Omics. L'une des solutions utilisée actuellement et qui a beaucoup de potentialités est relative aux "omiques" (diverses disciplines de la biologie qui se terminent par ce suffixe et qui analysent systématiquement le contenu du vivant à l'échelle moléculaire). La génomique se penche ainsi sur les gènes impliqués dans certains processus. Et ce, afin d'en comprendre les mécanismes. "Pour avoir une méthode alternative, il faut comprendre le mécanisme. Si vous comprenez le mécanisme, alors vous pouvez essayer de développer une méthodologie sans animaux, qui se concentre sur ce mécanisme."In vitro.
Temps limité
En termes d'alternatives, "nous avons fait beaucoup de progrès, par exemple, avec les cellules souches". Les cellules souches humaines sont développées pour devenir des cellules cibles (cardiaques, pulmonaires, cérébrales, osseuses…) et l'on peut mener des études des plus pertinentes pour l'homme "C'est un énorme progrès si l'on compare à là où on était il y a des années en termes de méthodes alternatives à l'expérimentation animale. Nous isolions des cellules d'animaux, puis nous travaillions sur les cellules à l'extérieur de l'animal (ex vivo). Maintenant, nous avons des cellules humaines et nous travaillons en dehors de l'être humain.". "Mais les cultures de cellules ont une fonctionnalité limitée, et ont un temps de fonctionnement limité. Alors que si nous voulons déterminer, lorsqu'une personne est exposée à un médicament, quels pourraient être les effets sur tous ses organes, ces expériences sont réalisées sur les animaux. Elles peuvent durer 90 jours et même jusqu'à un an et demi ou deux ans, soit 85 % de la vie d'une souris ou d'un rat. On peut savoir s'il y aura effet sur la fertilité, sur la génération suivante…"
Humain sur puce
Il existe aussi les "organes sur puce" et les "organoïdes". Organoïde signifie "qui ressemble à un organe". Les scientifiques rassemblent différentes cellules humaines afin d'obtenir une sorte de culture en 3D qui ressemble à un organe : foie, rein, cœur, cerveau… Un organe sur puce consiste à mettre un ou des organoïdes sur une "puce", puce étant à prendre au sens d'un système de culture miniaturisé dans lequel se trouve un flux. Le but est de mimer à travers l'organe l'écoulement du sang, représenté par un milieu de culture. Problèmes : "Ces systèmes in vitro ne vivent généralement pas plus de deux semaines. Donc, vous devez être sûr que ce que vous voyez dans ces quelques jours soit représentatif d'une vie entière. Donc, même si nous sommes capables d'avoir des cultures d'organes, nous devons nous assurer que la fonctionnalité est suffisamment longue pour représenter les fonctions réelles. En outre, on ne parle là que d'un organe, donc cela ne comprend pas encore toutes les interactions, toutes les conditions (hormonales…). Le problème est donc très complexe. On n'est pas au stade où cela peut être utilisé totalement à la place d'animaux. Certaines entreprises essayent aussi d'avoir un 'humain sur puce', tous les différents organes de façon miniaturisée et reliés par des microcanaux de fluide sur une puce. Cela sera sans doute une grande avancée. Mais, là encore, seulement pour remplacer une partie des tests animaux ou alors ceux qui sont réalisés pour un médicament sur les animaux, avant de passer aux humains volontaires. Il faut aussi que ce soit financièrement réalisable."
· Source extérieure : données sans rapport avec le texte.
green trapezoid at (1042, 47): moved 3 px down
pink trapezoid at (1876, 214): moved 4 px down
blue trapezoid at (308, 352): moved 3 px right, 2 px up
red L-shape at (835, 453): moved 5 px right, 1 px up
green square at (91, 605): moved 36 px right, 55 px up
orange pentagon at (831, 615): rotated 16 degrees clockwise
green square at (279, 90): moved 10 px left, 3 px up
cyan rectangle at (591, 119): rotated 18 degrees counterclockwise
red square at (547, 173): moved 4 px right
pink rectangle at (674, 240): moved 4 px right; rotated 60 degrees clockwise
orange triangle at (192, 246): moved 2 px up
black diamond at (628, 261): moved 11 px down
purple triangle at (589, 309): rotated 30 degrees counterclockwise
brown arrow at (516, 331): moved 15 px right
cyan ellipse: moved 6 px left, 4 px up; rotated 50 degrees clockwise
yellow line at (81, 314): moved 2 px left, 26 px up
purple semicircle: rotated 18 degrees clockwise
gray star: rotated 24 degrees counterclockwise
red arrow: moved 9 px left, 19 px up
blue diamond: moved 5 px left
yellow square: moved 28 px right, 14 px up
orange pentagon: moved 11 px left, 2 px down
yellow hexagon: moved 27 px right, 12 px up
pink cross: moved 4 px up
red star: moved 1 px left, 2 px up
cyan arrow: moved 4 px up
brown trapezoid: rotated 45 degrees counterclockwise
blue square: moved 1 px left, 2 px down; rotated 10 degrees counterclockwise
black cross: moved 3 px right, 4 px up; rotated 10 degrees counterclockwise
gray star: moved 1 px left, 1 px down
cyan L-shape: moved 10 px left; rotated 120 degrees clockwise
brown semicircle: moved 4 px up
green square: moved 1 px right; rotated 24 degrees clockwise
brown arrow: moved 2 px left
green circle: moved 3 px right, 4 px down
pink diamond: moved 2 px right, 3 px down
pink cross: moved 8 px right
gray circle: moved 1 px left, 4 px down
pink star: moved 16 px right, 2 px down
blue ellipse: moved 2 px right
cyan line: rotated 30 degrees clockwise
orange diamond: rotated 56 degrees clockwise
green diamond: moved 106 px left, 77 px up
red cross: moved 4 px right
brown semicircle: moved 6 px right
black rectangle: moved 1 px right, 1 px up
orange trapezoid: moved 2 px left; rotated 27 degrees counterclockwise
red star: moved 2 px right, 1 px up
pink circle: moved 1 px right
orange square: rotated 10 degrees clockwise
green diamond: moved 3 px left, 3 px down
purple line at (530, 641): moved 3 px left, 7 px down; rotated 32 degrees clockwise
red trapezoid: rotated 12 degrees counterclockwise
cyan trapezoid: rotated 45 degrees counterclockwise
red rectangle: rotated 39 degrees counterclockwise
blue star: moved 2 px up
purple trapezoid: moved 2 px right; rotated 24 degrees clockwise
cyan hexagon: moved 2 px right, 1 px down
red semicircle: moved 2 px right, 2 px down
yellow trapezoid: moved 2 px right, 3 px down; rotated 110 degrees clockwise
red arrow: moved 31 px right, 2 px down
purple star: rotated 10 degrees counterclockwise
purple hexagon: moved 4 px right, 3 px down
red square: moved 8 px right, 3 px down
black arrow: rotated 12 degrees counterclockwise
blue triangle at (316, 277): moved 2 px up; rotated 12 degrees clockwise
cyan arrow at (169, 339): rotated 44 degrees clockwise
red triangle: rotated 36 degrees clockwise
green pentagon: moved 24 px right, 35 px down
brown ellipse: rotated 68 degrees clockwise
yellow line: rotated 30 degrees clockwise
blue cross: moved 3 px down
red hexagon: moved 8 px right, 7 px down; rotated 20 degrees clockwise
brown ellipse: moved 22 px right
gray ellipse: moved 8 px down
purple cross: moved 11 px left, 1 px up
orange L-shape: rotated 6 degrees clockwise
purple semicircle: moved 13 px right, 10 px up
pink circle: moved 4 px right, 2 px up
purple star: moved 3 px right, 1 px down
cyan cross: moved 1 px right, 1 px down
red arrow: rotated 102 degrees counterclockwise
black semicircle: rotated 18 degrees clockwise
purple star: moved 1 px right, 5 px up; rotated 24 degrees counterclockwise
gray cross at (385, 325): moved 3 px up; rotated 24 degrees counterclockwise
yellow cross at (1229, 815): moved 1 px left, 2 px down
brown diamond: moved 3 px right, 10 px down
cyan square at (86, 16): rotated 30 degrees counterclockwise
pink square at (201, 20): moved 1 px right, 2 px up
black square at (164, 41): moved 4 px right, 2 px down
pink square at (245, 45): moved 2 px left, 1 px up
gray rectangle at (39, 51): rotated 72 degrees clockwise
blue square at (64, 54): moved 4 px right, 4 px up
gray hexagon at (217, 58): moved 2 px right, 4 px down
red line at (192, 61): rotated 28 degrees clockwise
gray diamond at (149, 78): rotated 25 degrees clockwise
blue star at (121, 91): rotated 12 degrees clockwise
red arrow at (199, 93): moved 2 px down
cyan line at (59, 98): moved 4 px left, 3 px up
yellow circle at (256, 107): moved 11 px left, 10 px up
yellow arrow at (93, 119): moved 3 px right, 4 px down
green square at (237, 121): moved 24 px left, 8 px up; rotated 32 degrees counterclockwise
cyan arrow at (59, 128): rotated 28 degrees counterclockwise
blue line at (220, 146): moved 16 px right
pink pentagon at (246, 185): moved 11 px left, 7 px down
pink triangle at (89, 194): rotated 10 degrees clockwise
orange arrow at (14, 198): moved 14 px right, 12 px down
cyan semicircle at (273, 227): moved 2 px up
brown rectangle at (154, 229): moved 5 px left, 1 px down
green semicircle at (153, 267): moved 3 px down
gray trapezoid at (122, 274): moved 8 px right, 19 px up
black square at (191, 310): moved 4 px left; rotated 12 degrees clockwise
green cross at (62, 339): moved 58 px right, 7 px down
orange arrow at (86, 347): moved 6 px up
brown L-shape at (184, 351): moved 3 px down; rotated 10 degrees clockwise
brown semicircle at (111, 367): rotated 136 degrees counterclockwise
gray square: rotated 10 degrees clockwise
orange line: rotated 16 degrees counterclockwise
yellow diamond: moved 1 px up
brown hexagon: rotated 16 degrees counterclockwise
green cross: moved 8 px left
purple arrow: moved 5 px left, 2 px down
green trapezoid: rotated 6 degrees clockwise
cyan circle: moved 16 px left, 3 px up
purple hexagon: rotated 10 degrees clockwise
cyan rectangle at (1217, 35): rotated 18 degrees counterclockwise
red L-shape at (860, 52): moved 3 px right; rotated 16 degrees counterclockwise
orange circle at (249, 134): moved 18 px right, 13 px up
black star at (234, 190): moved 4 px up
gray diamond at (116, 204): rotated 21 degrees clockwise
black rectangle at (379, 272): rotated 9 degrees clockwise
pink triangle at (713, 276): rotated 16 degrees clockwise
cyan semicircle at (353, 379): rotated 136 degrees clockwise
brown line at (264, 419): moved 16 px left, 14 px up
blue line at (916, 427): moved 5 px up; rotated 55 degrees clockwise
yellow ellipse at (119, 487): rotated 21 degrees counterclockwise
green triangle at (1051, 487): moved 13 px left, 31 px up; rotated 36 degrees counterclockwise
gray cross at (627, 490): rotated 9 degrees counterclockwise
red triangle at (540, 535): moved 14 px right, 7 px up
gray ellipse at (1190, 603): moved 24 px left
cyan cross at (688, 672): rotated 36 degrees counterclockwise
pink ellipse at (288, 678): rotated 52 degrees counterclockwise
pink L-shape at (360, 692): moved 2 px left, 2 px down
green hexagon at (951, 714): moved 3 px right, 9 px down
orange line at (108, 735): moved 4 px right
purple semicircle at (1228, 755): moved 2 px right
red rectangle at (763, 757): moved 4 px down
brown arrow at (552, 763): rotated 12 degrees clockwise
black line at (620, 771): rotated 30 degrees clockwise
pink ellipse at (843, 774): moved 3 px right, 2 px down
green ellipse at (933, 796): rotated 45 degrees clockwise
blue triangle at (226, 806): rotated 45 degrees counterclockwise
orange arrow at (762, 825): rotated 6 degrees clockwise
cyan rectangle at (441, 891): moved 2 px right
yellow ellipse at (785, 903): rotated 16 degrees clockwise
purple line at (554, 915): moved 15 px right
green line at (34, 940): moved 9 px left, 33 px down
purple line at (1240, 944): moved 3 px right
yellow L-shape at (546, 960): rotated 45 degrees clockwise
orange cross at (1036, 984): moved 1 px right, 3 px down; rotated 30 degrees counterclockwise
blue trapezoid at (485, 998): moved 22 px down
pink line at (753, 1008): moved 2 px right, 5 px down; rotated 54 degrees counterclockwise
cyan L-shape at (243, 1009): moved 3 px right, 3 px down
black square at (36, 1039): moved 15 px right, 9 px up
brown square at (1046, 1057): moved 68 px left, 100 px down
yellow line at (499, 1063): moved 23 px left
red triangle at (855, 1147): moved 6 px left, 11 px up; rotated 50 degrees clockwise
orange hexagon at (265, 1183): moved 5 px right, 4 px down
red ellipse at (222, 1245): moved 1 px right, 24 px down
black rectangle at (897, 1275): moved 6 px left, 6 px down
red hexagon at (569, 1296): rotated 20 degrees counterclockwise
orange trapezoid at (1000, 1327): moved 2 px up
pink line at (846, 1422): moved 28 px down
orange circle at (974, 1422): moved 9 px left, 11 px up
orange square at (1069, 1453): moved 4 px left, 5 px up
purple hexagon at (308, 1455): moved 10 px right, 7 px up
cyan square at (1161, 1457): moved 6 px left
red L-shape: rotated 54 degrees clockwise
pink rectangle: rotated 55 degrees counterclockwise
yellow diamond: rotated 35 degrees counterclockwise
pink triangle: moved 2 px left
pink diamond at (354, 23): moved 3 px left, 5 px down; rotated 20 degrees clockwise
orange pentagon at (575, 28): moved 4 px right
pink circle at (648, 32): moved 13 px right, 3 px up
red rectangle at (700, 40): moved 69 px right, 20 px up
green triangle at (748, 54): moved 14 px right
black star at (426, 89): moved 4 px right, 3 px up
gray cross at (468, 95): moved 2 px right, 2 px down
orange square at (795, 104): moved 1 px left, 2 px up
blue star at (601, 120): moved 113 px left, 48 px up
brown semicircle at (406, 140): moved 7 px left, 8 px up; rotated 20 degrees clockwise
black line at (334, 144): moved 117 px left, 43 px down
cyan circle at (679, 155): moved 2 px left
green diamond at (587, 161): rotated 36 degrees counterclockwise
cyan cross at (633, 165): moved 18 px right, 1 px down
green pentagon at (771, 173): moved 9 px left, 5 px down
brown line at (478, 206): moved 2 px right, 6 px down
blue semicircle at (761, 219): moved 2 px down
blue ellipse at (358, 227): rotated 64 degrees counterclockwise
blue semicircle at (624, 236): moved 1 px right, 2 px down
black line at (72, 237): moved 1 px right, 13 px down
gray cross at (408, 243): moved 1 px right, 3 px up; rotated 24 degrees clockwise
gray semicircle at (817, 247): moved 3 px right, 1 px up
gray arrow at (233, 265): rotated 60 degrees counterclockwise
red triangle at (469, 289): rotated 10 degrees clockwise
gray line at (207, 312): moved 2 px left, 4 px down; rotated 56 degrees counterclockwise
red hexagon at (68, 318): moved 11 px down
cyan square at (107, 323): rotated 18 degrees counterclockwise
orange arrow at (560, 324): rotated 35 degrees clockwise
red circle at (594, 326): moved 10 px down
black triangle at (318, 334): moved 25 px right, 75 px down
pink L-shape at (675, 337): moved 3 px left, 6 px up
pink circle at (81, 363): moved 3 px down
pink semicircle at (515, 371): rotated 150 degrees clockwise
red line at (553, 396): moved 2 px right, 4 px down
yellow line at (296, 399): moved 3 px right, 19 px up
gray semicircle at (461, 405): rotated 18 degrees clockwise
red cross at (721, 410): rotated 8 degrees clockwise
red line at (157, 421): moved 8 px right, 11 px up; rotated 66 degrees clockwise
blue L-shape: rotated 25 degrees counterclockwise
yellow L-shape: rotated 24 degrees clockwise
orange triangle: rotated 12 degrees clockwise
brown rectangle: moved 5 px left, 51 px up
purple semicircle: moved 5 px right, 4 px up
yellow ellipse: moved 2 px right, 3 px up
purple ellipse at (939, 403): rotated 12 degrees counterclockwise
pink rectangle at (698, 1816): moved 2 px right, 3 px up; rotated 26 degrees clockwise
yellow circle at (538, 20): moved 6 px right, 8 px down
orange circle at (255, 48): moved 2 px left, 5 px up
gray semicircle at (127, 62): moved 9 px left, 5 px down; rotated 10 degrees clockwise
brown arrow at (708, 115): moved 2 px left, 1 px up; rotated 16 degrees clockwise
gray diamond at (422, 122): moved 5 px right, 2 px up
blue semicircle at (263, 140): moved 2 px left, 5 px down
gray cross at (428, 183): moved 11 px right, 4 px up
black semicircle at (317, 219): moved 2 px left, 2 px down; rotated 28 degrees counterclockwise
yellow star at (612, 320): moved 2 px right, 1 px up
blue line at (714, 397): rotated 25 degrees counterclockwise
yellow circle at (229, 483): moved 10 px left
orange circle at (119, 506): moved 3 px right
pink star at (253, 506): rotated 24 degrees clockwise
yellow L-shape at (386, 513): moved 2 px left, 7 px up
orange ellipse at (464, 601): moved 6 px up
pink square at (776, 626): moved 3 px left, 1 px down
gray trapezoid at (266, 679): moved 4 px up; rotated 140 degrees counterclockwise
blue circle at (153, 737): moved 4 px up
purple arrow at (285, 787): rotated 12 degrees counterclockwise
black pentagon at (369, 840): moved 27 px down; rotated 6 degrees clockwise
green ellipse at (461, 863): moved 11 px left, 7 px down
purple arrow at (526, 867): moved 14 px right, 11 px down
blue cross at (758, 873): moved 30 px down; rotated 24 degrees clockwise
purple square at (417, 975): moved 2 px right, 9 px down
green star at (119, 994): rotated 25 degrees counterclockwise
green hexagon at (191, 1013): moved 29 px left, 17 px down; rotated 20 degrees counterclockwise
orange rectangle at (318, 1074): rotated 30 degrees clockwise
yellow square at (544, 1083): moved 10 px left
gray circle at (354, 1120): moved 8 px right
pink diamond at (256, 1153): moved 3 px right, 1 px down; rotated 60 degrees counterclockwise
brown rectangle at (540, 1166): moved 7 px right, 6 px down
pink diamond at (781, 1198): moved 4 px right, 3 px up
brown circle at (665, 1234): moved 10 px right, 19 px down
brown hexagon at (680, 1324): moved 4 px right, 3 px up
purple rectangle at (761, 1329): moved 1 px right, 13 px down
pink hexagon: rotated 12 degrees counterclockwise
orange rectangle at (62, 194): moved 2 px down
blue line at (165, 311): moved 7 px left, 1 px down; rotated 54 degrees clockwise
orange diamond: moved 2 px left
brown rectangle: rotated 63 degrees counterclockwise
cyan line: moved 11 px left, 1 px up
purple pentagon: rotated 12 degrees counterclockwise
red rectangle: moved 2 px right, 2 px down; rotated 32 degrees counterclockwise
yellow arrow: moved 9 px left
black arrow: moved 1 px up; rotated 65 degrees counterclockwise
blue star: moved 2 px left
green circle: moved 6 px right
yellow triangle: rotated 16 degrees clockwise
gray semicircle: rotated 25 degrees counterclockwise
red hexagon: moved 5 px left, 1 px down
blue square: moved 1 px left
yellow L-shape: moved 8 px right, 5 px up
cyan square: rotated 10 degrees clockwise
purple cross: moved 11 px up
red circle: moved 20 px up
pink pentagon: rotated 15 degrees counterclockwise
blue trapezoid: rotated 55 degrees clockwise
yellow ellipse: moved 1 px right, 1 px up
In chemico. Sur les 180 études de la base de données Re-place, 8 sont sont des expériences in chemico, qui n'utilisent aucune cellule humaine ou animale, mais évaluent simplement comment un produit chimique interagit/réagit avec certains matériaux. Et Vera Rogiers de conclure : "À mon sens, nous aurons à un certain moment une toxicologie animal free. Quand ? Je ne sais pas. Je pense aussi qu'il y aura un jour, progrès par progrès, une science animal free, mais pas dans les prochaines années."